For some reason, I'm obsessed with origins lately-- both mine and others'. Why things are the way they are and how people come to be the people we meet. What are the moments which form a person-- and are they always the same moments? Or, is who we are dependent upon our interpretation of the past, our shifting lens which changes as we change and our understanding of our past-- and of ourselves-- is never the same, but rather a function of the present moment and who we think we are within it.  This is why I love to ask other athletes: "Were you always an athlete?" Often-- mostly-- the answer is no, but what follows is an explanation of personal evolution, of finding one's self (literally) within the physicality demanded by the sport. Of course, my results are skewed because I asked other athletes-- other endurance athletes -- and I can't claim that, say, a painter or a musician would have a similar response.

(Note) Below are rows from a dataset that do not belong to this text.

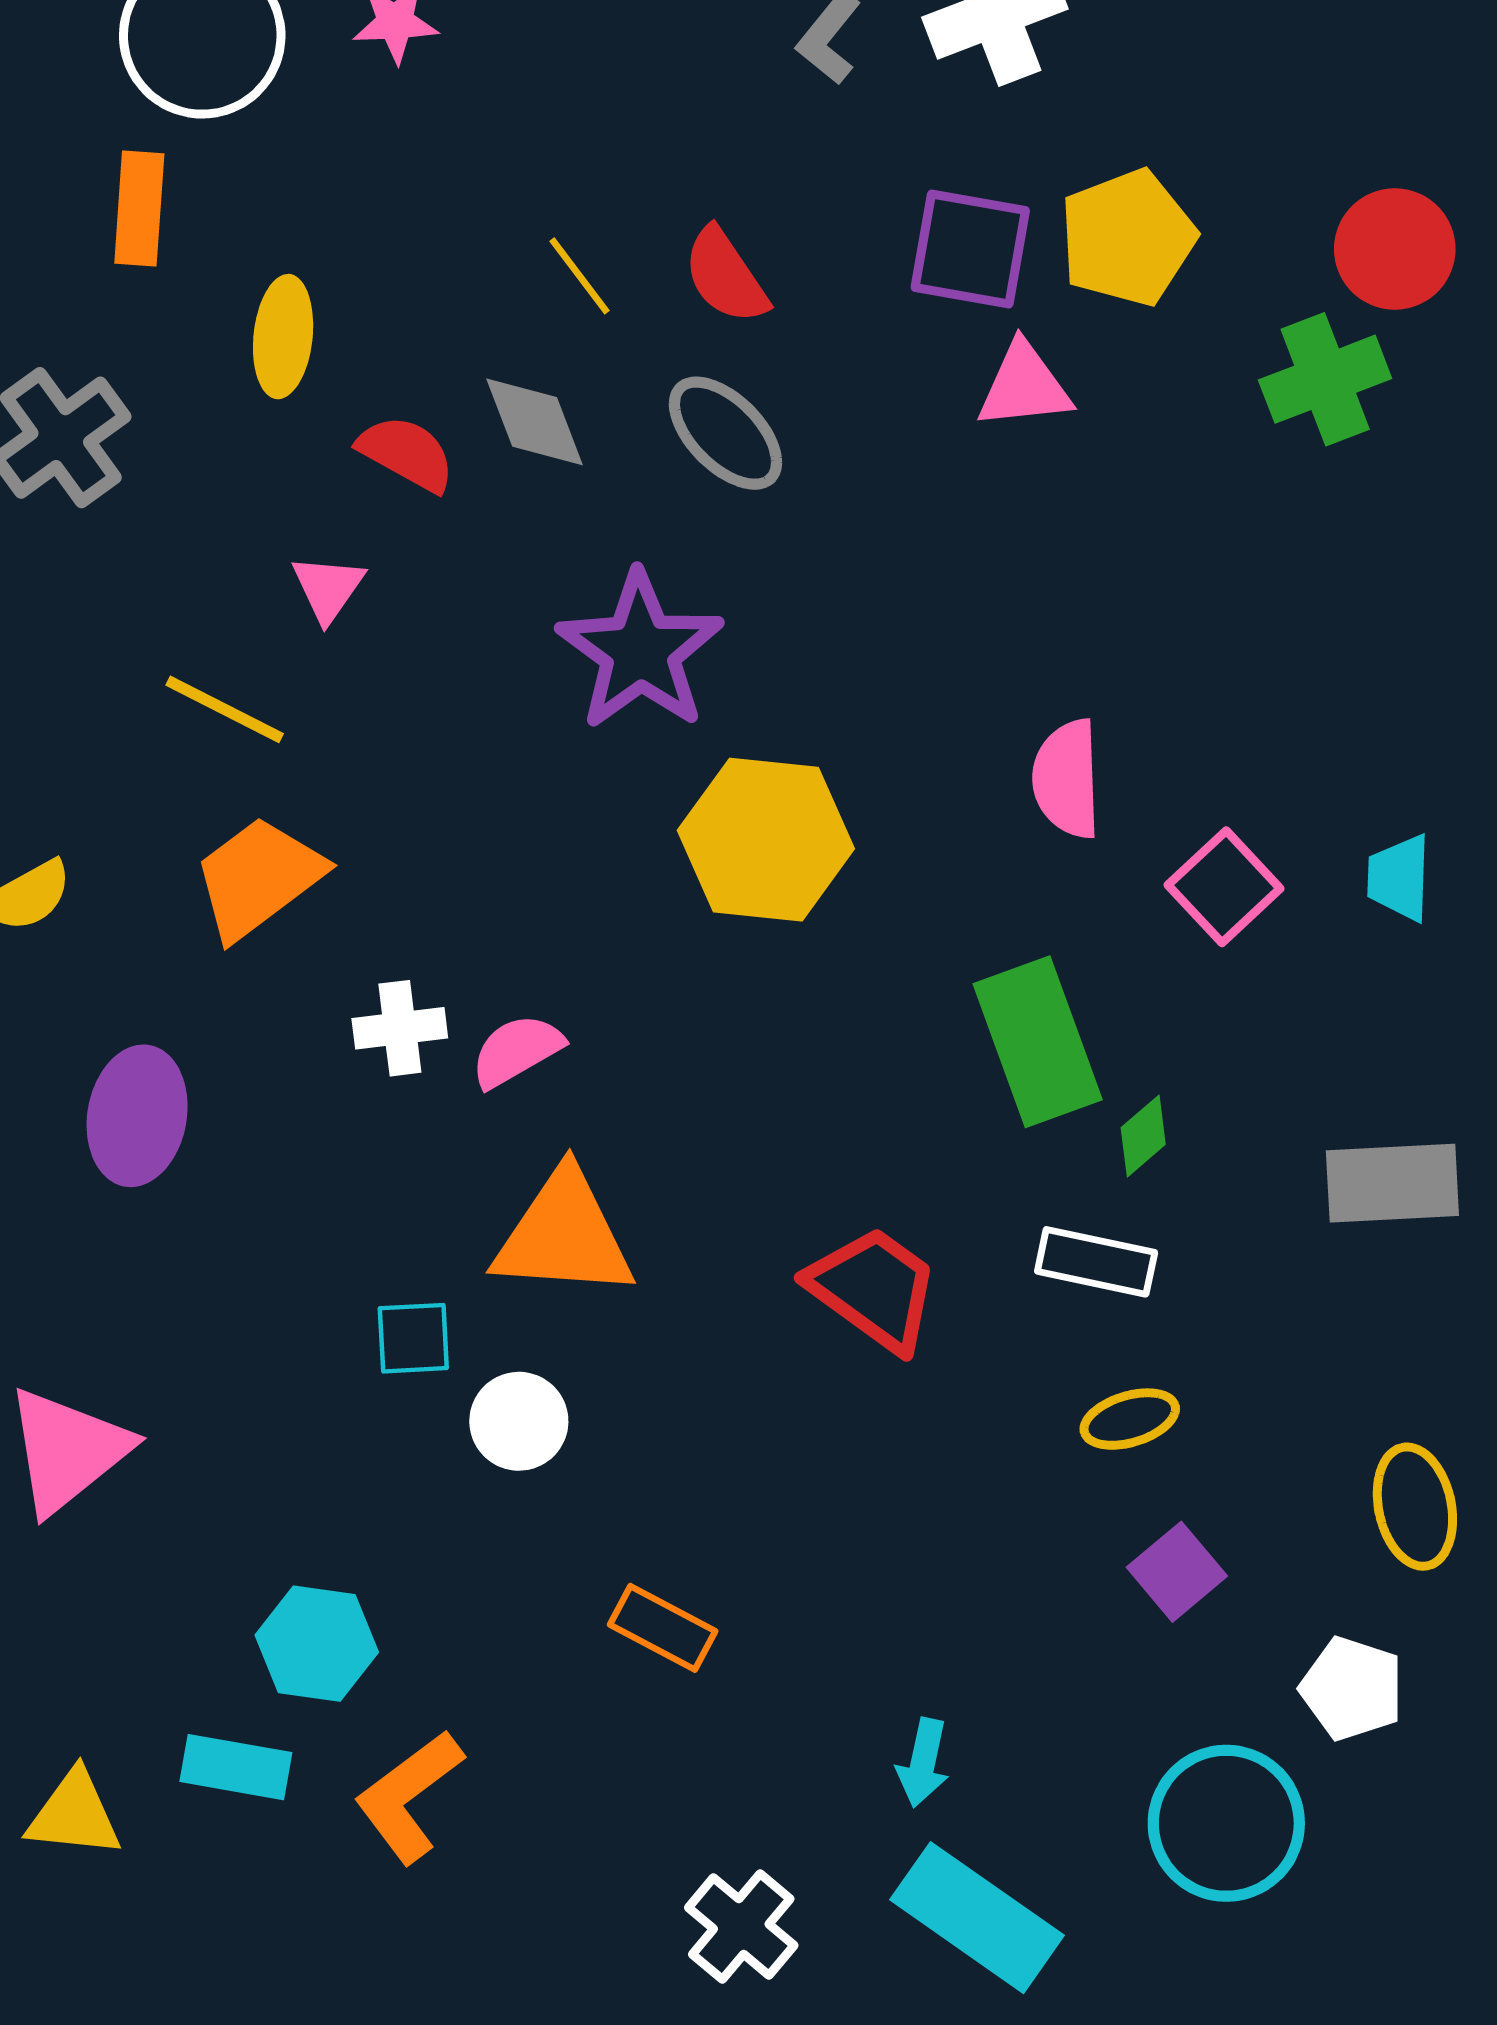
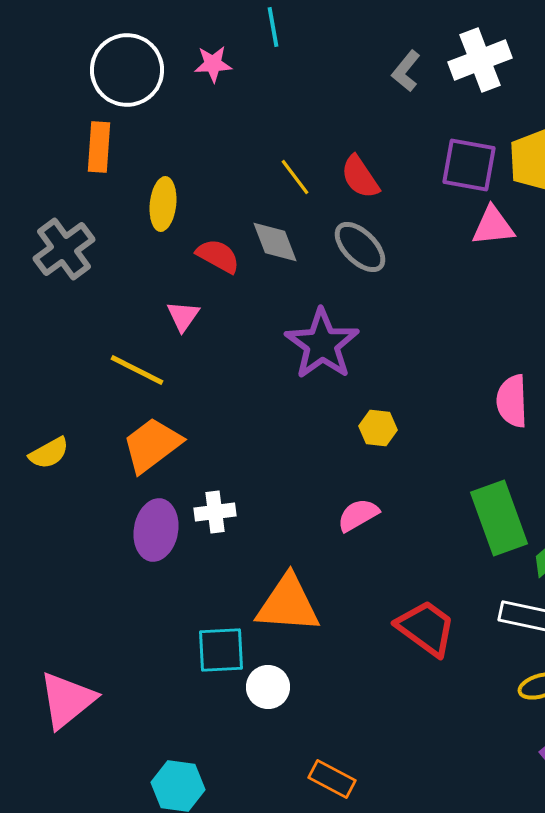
yellow hexagon: (766, 840) -> (378, 428), size x0.5
pink semicircle: (517, 1051) -> (358, 515), moved
purple ellipse: (137, 1116) -> (156, 530), moved
cyan square: (413, 1338) -> (221, 650), size x1.4

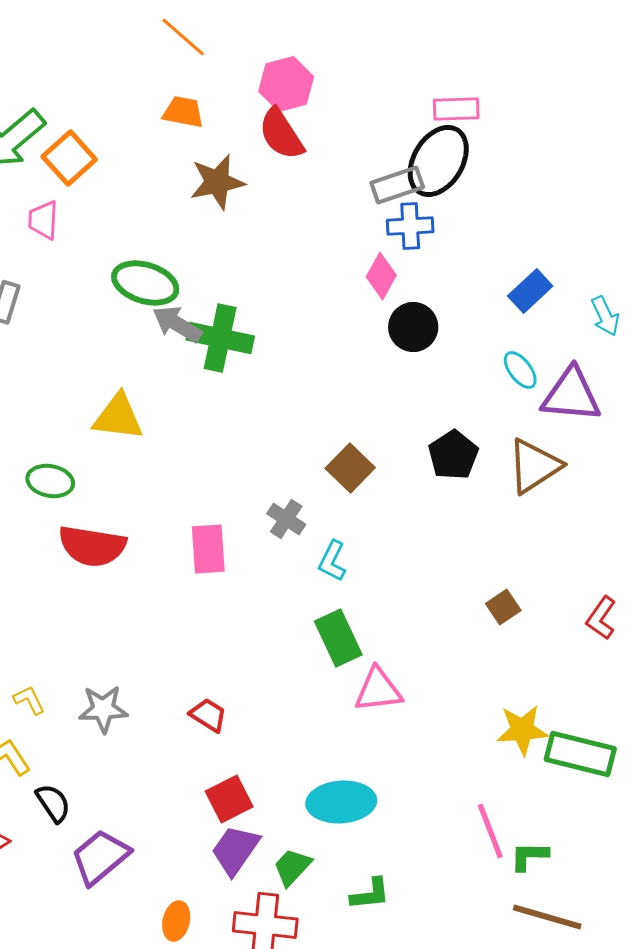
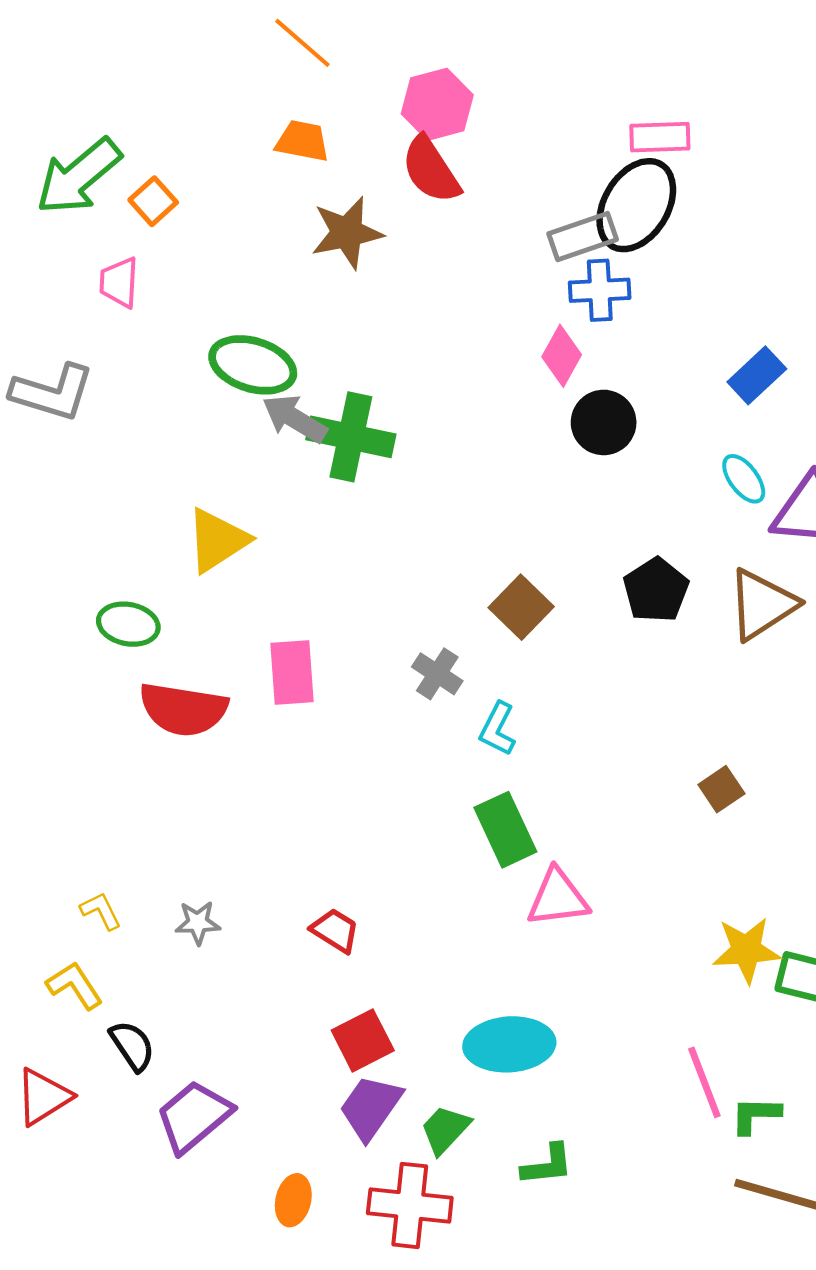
orange square: (69, 158) -> (153, 201), size x0.7
yellow triangle: (118, 417) -> (217, 540), turned -40
pink rectangle: (208, 549) -> (292, 673), moved
gray star: (103, 709) -> (198, 923), size x0.7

But who's to say they wouldn't?

The pattern seems to be something like: some general sense of feeling lost and not-a-part-of. Then, a marriage of solitude with the sport itself ("I decided to swim in my free time because I didn't fit in with the other kids my age" or "I started running every afternoon because I couldn't connect with the other people my age and I didn't want to sit at home...") And the reliance on that activity to fill the empty hours (the empty soul?), let loose of companionship and finding solace in the time when time doesn't seem to exist because you are moving through it, or past it with the wind or water cutting across your face.

Then there's always that first race-- or workout-- that moment when all that solitude meets community; when one body is placed against several. The unexpected "win" (this, I gather, is key. This validation that all that time spent alone was not wasted. That there was, instead, something gained by hours of uncomfortable training in the pursuit of.... what? Does the person even know? They won't say they do, but deep-down they do, even it if it's so deep, it's beyond admitting. The desire to win, to be a part-of; to counter the very thing that made the love of the training begin....)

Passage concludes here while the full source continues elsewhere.